[Dataset entries]
== Segment start ==

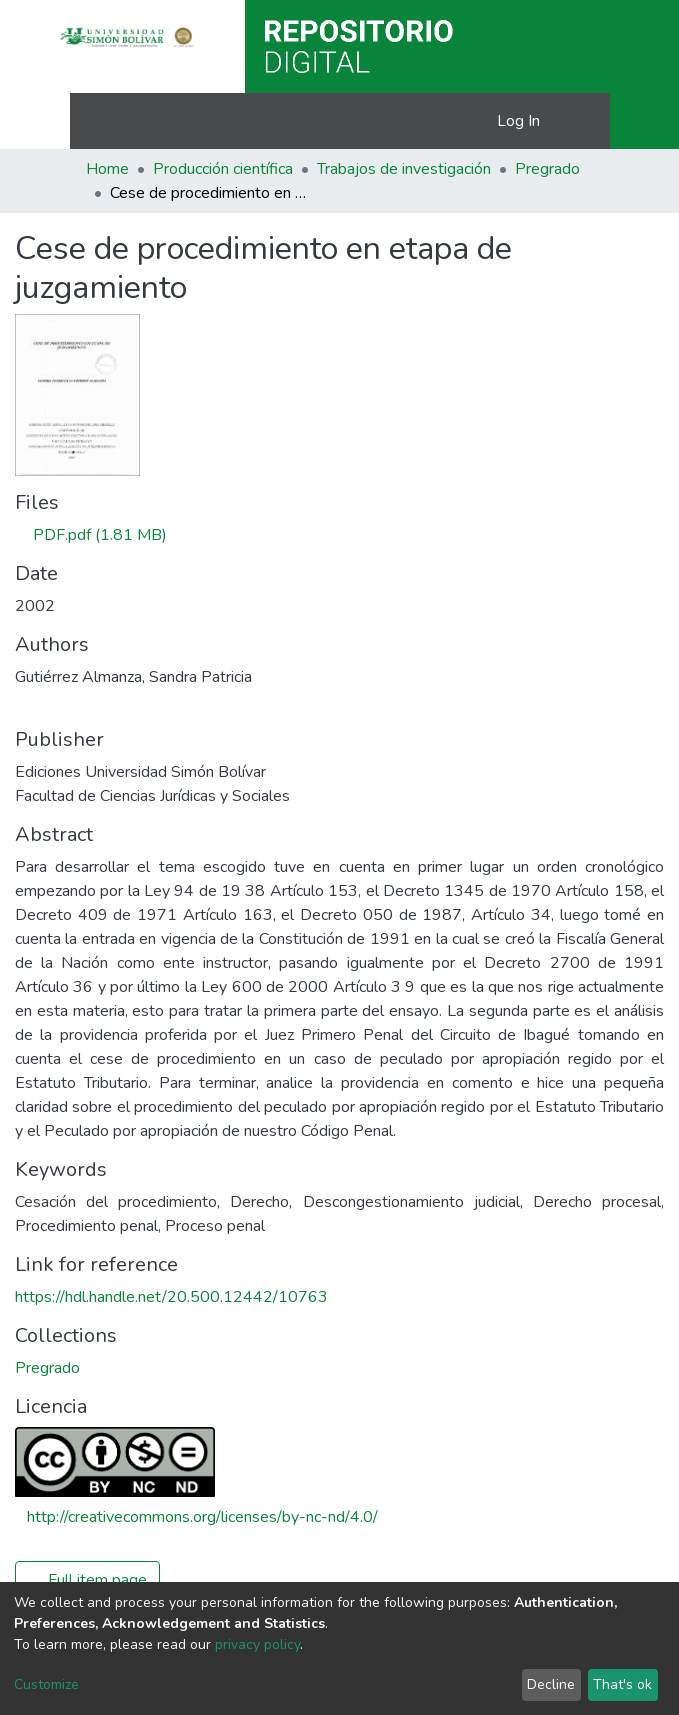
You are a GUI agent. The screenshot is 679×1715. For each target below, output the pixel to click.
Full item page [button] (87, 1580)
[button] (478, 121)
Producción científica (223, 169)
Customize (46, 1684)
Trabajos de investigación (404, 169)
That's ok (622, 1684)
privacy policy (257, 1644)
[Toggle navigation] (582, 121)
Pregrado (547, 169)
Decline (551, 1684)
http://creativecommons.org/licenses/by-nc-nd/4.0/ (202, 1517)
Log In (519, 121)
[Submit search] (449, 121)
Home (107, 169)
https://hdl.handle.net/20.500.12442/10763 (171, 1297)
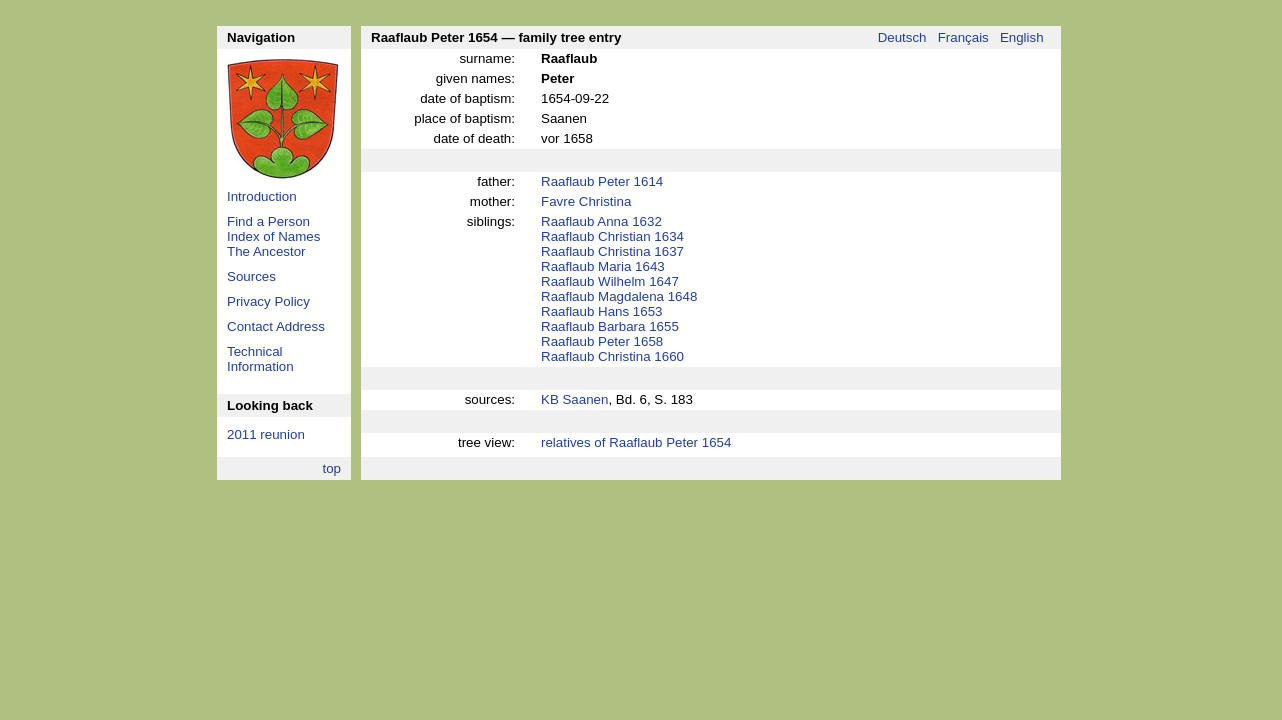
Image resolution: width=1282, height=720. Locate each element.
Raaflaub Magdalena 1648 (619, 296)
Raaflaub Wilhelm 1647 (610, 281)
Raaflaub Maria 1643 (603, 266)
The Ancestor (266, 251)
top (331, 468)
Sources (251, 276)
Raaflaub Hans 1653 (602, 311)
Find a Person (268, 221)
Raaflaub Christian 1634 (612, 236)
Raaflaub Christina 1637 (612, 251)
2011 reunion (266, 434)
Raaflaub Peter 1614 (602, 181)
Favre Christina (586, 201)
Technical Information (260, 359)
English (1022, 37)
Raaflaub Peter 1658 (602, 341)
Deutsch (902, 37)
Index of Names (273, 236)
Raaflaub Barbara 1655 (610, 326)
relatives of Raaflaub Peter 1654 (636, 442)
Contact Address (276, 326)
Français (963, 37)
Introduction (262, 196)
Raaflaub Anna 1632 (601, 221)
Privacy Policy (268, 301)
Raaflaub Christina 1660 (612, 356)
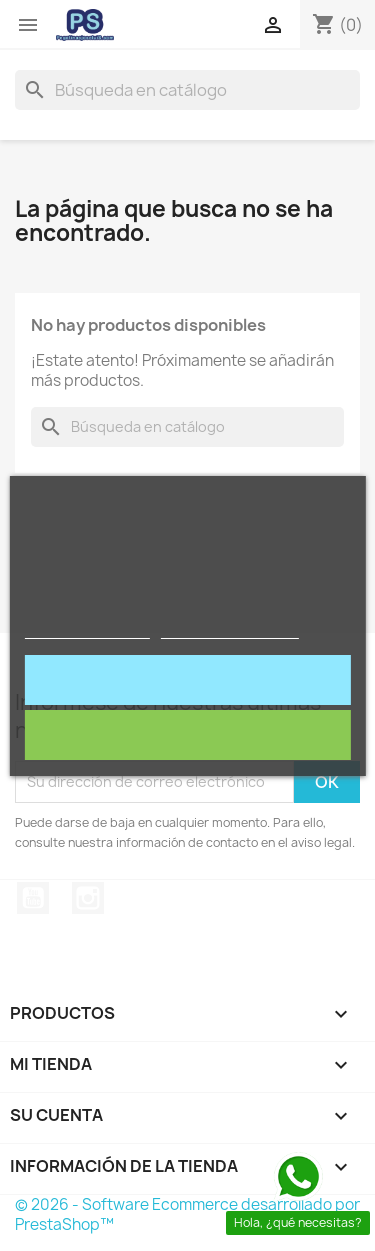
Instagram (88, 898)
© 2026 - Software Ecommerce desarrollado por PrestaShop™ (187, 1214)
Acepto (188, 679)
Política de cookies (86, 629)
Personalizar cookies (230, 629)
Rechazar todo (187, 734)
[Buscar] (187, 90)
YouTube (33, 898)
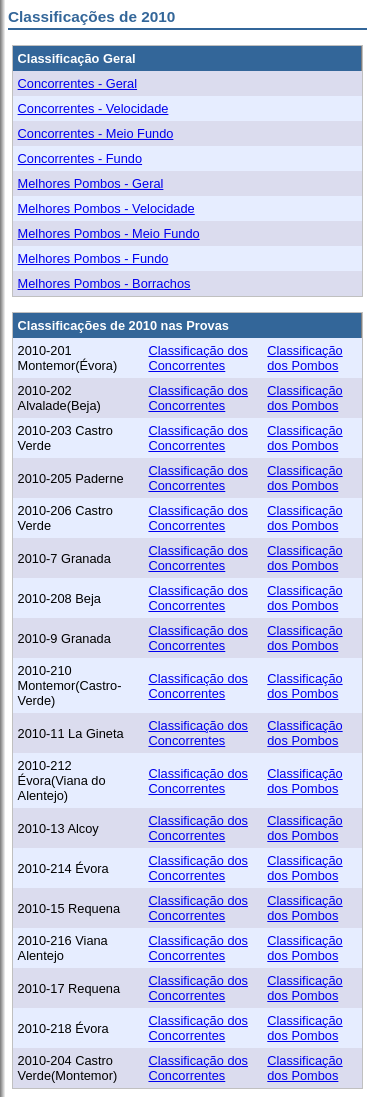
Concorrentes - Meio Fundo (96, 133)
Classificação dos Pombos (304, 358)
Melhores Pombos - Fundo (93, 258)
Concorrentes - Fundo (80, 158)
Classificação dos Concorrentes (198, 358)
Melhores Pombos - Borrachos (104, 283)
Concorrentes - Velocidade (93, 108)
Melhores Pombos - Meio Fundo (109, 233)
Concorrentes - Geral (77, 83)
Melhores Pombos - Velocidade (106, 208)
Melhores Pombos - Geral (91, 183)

== Segment end ==
== Segment start ==

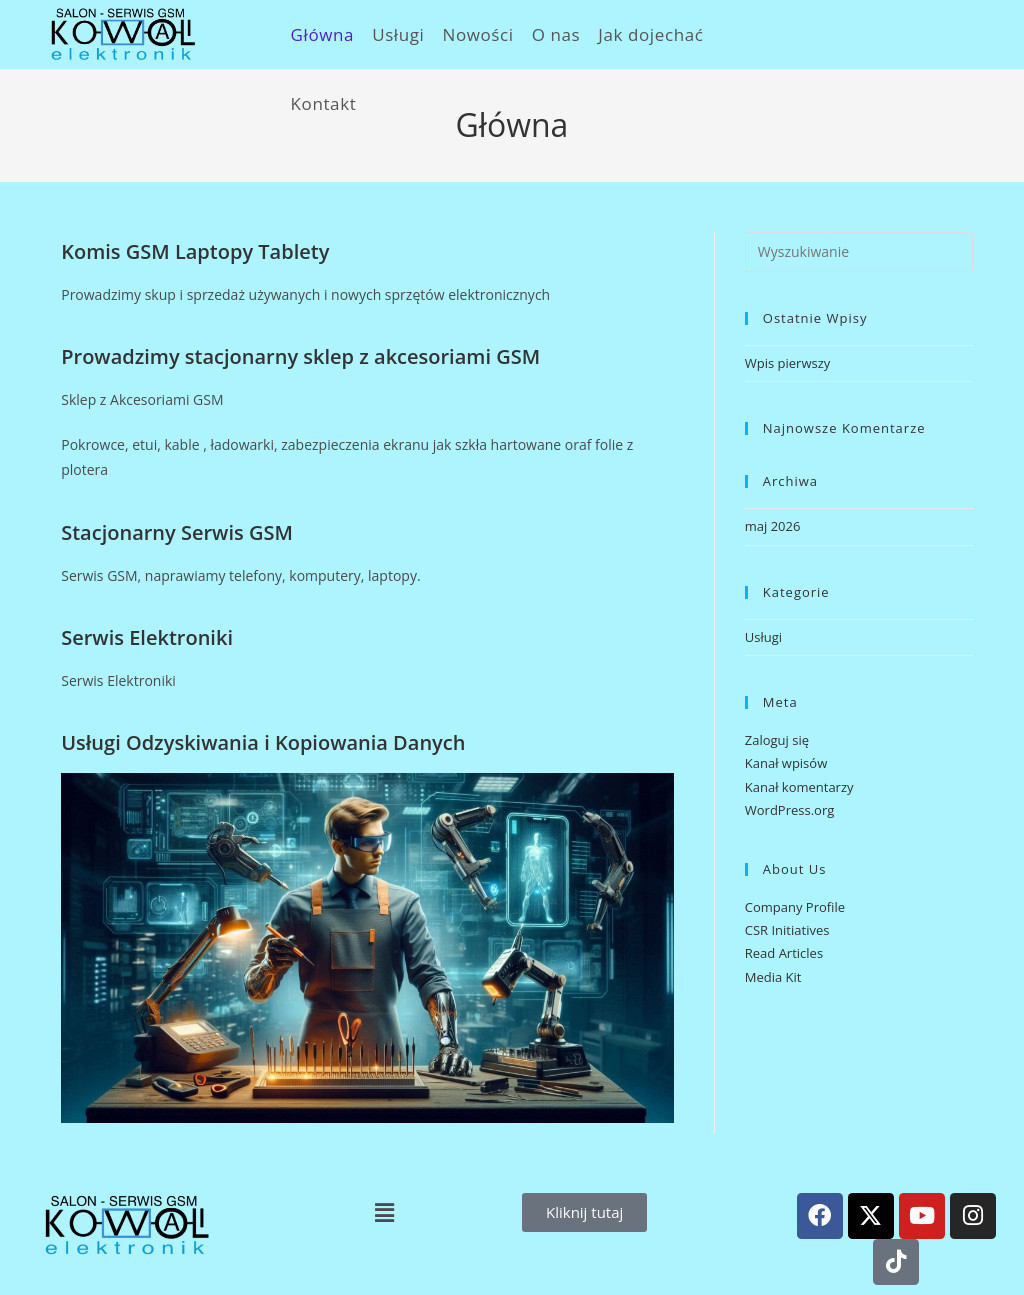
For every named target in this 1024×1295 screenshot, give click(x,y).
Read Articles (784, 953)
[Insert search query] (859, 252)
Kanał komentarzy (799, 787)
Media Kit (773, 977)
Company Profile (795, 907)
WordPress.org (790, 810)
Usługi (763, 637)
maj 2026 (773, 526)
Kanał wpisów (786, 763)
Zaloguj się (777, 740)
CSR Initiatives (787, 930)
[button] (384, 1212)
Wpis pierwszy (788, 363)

== Segment end ==

Problem details -> From the records above, transcribe exactly the lines starting at the one containing "Sources (251, 276)" and ending at the one containing "Melhores Pombos - Geral (91, 183)". Skip the pictures.

Your solution ->
Sources (251, 276)
Raaflaub Hans 1653 (602, 311)
Find a Person (268, 221)
Raaflaub Christian 1634 (612, 236)
Raaflaub Christina 1637 (612, 251)
2011 reunion (266, 434)
Raaflaub Peter 1614 (602, 181)
Favre Christina (586, 201)
Technical Information (260, 359)
English (1022, 37)
Raaflaub Peter 1658 (602, 341)
Deutsch (902, 37)
Index of Names (273, 236)
Raaflaub Barbara 1655 (610, 326)
relatives of Raaflaub Peter 1654 (636, 442)
Contact Address (276, 326)
Français (963, 37)
Introduction (262, 196)
Raaflaub Anna 1632 (601, 221)
Privacy Policy (268, 301)
Raaflaub Christina 1660 (612, 356)
Instagram (88, 898)
© 2026 - Software Ecommerce desarrollado por PrestaShop™ (187, 1214)
Acepto (188, 679)
Política de cookies (86, 629)
Personalizar cookies (230, 629)
Rechazar todo (187, 734)
[Buscar] (187, 90)
YouTube (33, 898)
Concorrentes - Meio Fundo (96, 133)
Classificação dos Pombos (304, 358)
Melhores Pombos - Fundo (93, 258)
Concorrentes - Fundo (80, 158)
Classificação dos Concorrentes (198, 358)
Melhores Pombos - Borrachos (104, 283)
Concorrentes - Velocidade (93, 108)
Melhores Pombos - Meio Fundo (109, 233)
Concorrentes - Geral (77, 83)
Melhores Pombos - Velocidade (106, 208)
Melhores Pombos - Geral (91, 183)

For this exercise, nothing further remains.